For large schemes involving significant investment, primary data gathering and analysis that is particular to the project itself is generally required. Depending on project objectives, this might include the following:

  • On-board or at station surveys to collect information such as journey purpose; journey patterns in absence of new service; potential agglomeration impacts; whether an individual has moved job or house as a result of the new service; whether a business has found new markets as a result of the new service; and whether a business has access to an increased supply of labour as a result of the new service.
  • Manual or automatic traffic counts to assess congestion and carbon emissions and, in the case of rail evaluations, to assess how individuals are travelling to and from the station (e.g. by car, bicycle or foot).
  • Surveys/interviews with businesses in the relevant area to assess the impact of the project on firm location decisions, access to labour, proximity to suppliers and customers etc.
  • Surveys/interviews with local residents to ascertain the impact of the scheme on their lives and the community.
  • Travel diaries to collect in-depth information on travel behaviours before and after an intervention.
  • Focus groups to probe respondents on issues raised in earlier surveys or interviews.

16.8 Reporting

The project manager should prepare an Evaluation Report based on the Evaluation Plan. An Evaluation Report should take into account outputs from both the process and Outcome Evaluations undertaken.
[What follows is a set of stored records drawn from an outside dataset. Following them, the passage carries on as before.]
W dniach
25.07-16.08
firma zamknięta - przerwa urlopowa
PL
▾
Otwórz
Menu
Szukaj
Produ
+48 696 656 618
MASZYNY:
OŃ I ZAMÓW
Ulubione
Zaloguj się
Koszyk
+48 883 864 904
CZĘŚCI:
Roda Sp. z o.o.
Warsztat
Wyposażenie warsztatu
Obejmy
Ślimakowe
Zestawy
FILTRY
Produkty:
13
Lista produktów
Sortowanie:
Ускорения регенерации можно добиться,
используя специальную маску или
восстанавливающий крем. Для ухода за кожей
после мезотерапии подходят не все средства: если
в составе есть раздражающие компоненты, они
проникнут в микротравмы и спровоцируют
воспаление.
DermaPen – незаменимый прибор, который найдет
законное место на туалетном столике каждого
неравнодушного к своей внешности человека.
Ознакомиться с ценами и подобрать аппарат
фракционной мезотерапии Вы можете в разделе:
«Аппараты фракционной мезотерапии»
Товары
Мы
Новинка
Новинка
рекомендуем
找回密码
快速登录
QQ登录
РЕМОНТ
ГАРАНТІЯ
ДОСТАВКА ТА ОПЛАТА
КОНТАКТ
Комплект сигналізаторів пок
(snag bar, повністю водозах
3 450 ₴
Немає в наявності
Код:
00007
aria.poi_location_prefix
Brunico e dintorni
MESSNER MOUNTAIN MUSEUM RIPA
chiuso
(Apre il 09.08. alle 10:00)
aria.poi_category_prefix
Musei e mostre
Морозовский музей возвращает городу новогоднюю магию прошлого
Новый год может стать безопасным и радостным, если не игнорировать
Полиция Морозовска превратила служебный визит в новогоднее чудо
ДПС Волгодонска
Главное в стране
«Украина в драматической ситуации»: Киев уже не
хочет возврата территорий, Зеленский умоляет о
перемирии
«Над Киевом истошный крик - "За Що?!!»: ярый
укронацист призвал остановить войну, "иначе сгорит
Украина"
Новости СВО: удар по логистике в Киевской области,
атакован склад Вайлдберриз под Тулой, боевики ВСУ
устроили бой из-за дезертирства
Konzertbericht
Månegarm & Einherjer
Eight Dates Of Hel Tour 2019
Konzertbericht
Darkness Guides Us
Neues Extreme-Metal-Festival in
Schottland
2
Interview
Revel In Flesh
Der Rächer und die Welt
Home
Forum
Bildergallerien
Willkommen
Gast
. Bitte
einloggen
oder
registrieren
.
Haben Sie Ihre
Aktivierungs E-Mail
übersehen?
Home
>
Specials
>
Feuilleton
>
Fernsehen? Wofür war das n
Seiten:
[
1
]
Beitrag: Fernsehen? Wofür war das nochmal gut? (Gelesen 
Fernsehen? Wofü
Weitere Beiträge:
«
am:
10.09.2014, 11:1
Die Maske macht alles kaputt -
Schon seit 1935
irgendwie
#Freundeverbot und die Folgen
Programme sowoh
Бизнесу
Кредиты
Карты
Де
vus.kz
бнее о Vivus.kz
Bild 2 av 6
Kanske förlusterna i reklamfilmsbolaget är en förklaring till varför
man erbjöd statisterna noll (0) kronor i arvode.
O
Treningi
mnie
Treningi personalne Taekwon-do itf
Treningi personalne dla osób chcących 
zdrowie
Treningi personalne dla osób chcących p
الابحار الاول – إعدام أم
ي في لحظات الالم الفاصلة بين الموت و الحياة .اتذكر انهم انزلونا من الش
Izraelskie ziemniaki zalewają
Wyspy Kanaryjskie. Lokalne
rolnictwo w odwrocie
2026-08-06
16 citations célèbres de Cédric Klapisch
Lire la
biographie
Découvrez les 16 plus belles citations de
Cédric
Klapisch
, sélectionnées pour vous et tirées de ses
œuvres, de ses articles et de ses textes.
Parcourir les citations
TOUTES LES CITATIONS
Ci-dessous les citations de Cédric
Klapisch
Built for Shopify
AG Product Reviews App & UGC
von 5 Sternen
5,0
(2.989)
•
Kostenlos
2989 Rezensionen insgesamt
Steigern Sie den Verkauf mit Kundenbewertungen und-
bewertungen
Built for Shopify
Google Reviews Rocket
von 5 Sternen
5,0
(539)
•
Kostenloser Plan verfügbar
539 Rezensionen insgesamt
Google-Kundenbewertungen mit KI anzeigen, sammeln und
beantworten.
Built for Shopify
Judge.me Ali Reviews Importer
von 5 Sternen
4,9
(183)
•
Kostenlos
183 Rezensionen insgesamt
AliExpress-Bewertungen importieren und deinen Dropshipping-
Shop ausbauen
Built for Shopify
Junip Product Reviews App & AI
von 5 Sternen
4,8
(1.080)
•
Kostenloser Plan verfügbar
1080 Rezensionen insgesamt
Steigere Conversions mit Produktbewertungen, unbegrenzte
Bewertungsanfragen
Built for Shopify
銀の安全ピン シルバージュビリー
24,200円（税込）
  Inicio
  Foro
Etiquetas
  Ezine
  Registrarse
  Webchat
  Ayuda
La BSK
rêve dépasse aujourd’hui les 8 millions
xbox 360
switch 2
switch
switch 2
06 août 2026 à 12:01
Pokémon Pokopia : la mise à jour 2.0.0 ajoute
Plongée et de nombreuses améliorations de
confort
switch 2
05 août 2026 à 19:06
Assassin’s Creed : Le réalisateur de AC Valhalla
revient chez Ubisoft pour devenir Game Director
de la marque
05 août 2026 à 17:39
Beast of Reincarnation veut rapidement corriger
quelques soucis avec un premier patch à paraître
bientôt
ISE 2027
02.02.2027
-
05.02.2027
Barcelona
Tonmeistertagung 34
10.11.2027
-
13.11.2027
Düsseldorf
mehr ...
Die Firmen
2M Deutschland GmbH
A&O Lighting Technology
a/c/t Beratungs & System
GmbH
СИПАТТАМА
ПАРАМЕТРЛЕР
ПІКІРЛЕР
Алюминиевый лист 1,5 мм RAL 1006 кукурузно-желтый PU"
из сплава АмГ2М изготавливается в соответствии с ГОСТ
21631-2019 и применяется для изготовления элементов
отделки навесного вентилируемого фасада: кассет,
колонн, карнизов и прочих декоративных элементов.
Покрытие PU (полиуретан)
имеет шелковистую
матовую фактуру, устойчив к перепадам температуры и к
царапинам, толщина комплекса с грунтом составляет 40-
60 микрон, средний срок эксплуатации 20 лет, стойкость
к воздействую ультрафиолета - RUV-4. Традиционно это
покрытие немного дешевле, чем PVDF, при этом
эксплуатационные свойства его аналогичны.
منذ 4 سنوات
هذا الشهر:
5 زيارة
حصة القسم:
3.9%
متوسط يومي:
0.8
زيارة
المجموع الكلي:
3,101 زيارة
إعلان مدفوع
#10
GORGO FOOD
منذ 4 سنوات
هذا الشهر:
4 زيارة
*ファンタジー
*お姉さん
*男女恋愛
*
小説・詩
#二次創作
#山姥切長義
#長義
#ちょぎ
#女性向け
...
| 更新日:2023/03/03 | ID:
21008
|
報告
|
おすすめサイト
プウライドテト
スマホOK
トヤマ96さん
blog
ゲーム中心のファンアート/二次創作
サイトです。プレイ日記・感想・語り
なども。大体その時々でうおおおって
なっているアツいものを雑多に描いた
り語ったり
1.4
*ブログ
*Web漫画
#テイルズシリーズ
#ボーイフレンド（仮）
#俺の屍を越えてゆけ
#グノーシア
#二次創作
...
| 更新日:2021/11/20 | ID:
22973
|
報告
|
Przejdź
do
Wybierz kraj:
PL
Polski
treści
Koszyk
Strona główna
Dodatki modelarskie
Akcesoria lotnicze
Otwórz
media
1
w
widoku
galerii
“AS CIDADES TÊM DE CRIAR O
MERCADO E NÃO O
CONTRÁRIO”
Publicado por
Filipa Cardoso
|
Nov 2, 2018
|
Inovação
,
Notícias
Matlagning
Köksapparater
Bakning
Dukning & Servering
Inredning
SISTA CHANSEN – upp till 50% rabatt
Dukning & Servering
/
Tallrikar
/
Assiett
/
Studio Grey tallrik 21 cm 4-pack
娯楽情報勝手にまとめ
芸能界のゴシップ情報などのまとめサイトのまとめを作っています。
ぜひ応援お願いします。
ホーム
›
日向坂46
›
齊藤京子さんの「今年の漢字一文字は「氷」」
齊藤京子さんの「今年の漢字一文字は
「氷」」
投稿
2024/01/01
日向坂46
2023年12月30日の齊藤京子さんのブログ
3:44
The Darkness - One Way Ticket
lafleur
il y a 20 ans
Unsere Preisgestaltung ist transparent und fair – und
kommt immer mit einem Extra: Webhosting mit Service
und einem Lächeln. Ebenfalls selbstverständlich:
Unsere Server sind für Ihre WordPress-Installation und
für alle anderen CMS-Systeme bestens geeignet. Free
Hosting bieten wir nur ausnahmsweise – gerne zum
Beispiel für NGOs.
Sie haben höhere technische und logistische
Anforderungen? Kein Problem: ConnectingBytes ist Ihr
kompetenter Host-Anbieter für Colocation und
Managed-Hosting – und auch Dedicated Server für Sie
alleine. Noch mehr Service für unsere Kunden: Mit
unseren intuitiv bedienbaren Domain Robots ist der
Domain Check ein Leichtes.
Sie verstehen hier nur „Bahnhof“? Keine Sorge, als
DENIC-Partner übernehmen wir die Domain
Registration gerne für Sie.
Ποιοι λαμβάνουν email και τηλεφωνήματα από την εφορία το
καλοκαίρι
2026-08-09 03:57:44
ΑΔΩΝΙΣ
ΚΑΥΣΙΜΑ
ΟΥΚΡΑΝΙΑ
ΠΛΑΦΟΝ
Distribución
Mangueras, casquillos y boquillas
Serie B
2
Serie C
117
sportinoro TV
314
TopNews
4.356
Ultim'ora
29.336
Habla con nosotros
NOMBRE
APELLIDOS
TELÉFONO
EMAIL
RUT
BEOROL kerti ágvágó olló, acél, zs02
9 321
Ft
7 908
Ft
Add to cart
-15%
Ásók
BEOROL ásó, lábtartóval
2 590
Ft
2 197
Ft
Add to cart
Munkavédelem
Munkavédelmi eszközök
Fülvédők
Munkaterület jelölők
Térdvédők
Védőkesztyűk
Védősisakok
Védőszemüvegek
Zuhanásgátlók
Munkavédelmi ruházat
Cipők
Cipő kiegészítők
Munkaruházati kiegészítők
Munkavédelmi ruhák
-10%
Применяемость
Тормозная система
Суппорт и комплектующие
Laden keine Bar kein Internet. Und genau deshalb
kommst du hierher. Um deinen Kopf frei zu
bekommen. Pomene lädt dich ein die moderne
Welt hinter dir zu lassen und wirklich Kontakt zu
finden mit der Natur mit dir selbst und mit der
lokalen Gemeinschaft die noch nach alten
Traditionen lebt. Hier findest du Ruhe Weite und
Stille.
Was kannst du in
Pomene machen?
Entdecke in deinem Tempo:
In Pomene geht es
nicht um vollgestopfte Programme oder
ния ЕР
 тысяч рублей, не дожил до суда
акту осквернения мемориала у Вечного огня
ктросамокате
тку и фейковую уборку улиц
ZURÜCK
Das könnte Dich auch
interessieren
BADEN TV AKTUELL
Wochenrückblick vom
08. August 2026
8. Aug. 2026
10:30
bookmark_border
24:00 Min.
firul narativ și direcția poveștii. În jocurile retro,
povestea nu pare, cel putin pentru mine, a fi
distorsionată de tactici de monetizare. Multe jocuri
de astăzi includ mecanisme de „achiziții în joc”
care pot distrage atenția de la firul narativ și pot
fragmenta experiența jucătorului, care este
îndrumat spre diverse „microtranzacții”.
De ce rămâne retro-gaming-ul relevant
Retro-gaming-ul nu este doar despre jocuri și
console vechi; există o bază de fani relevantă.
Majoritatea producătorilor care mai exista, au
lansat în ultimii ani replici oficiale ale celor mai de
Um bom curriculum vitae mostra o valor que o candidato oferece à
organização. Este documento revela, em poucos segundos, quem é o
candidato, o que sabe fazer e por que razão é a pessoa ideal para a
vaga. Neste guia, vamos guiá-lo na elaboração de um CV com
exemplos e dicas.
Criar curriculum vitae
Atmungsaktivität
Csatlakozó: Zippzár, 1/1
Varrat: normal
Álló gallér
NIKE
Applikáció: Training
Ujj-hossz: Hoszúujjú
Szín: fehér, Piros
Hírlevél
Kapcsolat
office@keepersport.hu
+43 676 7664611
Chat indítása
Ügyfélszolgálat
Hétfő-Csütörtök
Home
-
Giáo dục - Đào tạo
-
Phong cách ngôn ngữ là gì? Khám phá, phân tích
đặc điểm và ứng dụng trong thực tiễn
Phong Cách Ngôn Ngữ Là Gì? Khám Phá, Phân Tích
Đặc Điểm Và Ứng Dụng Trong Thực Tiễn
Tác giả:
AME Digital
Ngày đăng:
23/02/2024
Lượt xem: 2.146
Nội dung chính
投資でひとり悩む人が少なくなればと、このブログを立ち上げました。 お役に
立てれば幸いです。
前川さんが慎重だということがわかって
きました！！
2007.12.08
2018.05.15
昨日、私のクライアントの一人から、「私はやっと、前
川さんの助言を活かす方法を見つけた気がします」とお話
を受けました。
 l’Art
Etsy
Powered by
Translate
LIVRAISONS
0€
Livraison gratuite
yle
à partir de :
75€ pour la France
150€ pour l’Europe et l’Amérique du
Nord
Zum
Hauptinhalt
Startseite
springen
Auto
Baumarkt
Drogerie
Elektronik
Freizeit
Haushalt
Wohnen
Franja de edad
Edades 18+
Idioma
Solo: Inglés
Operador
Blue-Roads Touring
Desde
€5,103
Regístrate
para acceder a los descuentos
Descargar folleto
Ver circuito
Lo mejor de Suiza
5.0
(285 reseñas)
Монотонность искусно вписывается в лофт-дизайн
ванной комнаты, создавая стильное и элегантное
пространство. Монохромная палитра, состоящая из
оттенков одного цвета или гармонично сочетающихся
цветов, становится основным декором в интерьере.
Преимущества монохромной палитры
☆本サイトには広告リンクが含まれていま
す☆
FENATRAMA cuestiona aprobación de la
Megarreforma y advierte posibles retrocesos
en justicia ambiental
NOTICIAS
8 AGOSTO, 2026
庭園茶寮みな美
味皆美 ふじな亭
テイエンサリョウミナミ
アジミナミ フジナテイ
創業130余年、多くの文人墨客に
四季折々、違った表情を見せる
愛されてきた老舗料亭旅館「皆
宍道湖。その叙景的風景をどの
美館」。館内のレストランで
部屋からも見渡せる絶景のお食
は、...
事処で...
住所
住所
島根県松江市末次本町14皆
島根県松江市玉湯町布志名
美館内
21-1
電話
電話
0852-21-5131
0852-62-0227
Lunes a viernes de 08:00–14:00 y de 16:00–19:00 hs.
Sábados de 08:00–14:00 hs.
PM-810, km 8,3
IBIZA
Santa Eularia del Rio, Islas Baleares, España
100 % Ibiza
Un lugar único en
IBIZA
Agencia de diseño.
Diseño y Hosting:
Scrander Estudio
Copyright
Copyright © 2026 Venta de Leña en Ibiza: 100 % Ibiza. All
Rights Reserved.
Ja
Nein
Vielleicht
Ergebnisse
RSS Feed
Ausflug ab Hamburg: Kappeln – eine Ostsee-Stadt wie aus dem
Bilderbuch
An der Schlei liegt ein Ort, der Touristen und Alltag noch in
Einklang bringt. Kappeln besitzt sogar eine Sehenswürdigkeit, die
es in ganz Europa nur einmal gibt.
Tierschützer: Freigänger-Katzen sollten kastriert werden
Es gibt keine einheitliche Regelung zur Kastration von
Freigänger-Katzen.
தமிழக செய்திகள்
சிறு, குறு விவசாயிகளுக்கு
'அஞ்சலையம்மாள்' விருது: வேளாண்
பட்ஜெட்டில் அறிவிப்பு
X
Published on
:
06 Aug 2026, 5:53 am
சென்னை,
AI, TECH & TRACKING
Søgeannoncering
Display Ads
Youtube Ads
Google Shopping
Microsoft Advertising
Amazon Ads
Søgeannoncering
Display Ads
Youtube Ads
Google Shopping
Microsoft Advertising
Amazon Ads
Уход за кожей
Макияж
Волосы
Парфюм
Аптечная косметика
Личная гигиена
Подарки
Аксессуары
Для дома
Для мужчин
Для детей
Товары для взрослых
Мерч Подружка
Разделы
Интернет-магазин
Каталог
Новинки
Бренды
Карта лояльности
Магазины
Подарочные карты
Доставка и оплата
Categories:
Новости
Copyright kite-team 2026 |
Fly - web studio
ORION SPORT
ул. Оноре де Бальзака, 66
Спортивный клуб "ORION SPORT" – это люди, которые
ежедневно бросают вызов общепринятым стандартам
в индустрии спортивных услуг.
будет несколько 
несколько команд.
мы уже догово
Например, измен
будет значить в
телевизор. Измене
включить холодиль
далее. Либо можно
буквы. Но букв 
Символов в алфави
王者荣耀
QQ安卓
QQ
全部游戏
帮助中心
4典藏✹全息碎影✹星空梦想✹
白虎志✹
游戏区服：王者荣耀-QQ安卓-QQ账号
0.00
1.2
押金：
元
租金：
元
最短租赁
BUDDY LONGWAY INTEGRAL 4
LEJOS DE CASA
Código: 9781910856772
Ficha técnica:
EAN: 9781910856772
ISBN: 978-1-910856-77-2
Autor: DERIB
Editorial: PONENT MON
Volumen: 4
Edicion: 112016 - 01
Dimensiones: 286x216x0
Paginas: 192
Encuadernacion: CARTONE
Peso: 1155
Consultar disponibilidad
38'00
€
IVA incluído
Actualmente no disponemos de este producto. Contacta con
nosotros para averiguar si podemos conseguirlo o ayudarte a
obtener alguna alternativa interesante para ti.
The principal outputs forming the basis of the Process Evaluation Report will generally include:

  • A quantitative analysis of performance against the selected indicators and measures;
  • A qualitative review of factors underlying performance such as the quality of management, the provision of information, geographic factors and political factors; and
  • An interpretation of the above which offers comment on performance of the implementation of the project and draws lessons for on-going implementation and for the design, management and implementation of future projects.

The outcome Evaluation Report should set out and substantiate its findings on:

  • Whether the project achieved its objectives, fully or partially;
  • The reasons for and consequences of not meeting objectives;
  • A statement of the costs of the project;
  • A statement of those outputs and outcomes from the project which are assessed to be additional;
  • Analysis of performance measures indicators; and
  • Interpretation using the criteria of economy, efficiency, effectiveness and equity.

In summary, the Evaluation Report should show whether the project represents a good use of resources, whether value for money could be improved, and, if so, how best to achieve this.

The Evaluation Report should be disseminated to relevant stakeholders to ensure that any learning points are fed into future decision making.

For the purposes of the STAG Report it will only be necessary to provide detail of the proposed Evaluation Plan, outlining the scope and timing of the Evaluation to be undertaken together with an Evaluation Summary Table (EST) to be used to report outturn performance and impacts following implementation.